___ Data for this task ___

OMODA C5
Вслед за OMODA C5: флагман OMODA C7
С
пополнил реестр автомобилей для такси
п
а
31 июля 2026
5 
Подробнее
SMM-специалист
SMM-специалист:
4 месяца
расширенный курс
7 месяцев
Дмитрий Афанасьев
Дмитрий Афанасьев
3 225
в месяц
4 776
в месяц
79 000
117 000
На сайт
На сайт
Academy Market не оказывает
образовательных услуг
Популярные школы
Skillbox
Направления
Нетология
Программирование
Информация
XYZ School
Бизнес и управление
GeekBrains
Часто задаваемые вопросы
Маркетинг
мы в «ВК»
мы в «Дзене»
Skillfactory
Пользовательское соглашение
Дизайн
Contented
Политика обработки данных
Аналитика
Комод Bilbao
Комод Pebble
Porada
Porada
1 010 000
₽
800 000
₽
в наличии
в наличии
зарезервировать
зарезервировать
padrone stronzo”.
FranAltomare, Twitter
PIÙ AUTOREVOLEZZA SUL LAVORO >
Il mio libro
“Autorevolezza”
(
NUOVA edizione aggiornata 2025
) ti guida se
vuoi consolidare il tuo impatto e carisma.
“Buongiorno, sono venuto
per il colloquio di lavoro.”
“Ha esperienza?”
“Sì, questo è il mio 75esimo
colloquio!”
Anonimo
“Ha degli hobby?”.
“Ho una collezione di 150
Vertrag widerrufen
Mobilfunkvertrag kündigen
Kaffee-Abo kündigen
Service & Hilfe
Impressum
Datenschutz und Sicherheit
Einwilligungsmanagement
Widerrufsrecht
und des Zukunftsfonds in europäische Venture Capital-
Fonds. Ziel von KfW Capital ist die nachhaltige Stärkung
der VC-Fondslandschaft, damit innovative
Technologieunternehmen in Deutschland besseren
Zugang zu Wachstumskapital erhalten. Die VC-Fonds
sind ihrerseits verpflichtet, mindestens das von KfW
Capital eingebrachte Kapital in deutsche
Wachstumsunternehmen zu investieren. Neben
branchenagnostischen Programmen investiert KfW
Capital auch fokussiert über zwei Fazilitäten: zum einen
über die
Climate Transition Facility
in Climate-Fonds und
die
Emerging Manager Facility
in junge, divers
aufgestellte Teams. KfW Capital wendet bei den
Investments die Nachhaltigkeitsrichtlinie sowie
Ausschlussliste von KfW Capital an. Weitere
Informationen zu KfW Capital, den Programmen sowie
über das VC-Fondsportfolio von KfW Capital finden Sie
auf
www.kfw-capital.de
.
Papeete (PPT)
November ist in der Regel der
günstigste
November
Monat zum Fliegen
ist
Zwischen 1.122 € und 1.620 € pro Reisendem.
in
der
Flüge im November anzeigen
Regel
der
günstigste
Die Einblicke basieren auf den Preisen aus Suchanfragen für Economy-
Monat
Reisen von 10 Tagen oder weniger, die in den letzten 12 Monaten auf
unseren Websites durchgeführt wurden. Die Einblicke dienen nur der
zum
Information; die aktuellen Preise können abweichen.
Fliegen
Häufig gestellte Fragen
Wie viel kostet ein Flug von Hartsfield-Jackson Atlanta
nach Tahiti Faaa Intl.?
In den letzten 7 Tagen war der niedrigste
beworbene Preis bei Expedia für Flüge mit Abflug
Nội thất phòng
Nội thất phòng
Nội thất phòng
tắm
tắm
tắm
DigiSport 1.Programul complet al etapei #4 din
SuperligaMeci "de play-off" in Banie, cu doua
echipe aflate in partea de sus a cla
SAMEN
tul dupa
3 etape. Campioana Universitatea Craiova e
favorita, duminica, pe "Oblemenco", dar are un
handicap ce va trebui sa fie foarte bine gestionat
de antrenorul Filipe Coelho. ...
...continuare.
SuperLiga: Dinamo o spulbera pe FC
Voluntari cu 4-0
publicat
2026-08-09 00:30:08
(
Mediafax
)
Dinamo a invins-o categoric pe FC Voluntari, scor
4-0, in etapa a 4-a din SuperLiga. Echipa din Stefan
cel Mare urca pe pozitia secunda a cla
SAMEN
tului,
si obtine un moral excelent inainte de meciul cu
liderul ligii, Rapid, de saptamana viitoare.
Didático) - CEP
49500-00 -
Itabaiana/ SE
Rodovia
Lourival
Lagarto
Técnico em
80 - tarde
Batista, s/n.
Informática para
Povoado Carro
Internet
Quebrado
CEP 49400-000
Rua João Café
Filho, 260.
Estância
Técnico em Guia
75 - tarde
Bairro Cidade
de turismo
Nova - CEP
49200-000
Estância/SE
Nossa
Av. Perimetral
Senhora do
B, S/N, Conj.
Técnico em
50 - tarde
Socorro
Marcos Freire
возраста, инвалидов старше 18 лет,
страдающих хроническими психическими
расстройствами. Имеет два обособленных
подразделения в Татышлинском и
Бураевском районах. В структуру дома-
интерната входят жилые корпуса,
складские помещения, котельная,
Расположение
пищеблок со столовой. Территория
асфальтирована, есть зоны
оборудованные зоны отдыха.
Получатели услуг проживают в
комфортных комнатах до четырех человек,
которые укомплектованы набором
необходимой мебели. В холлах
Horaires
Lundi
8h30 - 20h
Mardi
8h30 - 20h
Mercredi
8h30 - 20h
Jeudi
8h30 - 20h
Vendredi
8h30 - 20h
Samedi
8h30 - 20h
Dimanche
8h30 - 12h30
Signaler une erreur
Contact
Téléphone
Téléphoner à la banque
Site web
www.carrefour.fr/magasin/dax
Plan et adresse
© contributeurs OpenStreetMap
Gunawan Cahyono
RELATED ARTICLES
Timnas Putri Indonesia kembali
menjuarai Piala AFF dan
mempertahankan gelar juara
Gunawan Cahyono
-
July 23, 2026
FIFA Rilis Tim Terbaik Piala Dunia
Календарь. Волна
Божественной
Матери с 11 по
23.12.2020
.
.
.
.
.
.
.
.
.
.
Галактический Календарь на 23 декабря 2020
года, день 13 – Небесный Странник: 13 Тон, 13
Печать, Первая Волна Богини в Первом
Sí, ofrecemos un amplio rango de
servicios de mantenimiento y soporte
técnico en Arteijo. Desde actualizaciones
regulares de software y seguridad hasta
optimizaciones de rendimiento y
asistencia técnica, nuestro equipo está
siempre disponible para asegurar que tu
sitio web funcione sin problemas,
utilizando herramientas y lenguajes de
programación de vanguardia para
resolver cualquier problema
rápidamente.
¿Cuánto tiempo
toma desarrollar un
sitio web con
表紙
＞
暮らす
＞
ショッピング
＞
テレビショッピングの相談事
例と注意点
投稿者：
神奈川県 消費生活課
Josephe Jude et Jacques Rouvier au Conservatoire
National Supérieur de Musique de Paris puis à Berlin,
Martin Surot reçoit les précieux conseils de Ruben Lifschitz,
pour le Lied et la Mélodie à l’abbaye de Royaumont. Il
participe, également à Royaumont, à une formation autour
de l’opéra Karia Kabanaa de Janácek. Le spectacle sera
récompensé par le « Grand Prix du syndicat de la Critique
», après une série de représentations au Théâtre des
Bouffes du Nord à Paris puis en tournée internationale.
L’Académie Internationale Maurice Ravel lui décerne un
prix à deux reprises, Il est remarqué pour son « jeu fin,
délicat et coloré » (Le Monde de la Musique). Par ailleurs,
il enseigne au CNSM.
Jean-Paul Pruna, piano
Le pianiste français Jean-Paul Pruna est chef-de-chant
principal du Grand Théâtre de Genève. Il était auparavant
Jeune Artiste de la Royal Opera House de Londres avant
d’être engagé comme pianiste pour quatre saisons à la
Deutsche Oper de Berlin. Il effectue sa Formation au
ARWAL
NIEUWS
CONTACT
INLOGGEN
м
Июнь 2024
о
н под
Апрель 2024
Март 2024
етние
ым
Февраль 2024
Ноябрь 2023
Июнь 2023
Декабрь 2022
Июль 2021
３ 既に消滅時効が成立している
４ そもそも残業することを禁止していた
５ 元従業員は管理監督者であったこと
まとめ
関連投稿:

___

-- Exercise --
Of the entries above, repeat exactly the lines from the line with "Téléphoner à la banque" through the line with "técnico en Arteijo. Desde actualizaciones", both of them included.

-- The answer --
Téléphoner à la banque
Site web
www.carrefour.fr/magasin/dax
Plan et adresse
© contributeurs OpenStreetMap
Gunawan Cahyono
RELATED ARTICLES
Timnas Putri Indonesia kembali
menjuarai Piala AFF dan
mempertahankan gelar juara
Gunawan Cahyono
-
July 23, 2026
FIFA Rilis Tim Terbaik Piala Dunia
Календарь. Волна
Божественной
Матери с 11 по
23.12.2020
.
.
.
.
.
.
.
.
.
.
Галактический Календарь на 23 декабря 2020
года, день 13 – Небесный Странник: 13 Тон, 13
Печать, Первая Волна Богини в Первом
Sí, ofrecemos un amplio rango de
servicios de mantenimiento y soporte
técnico en Arteijo. Desde actualizaciones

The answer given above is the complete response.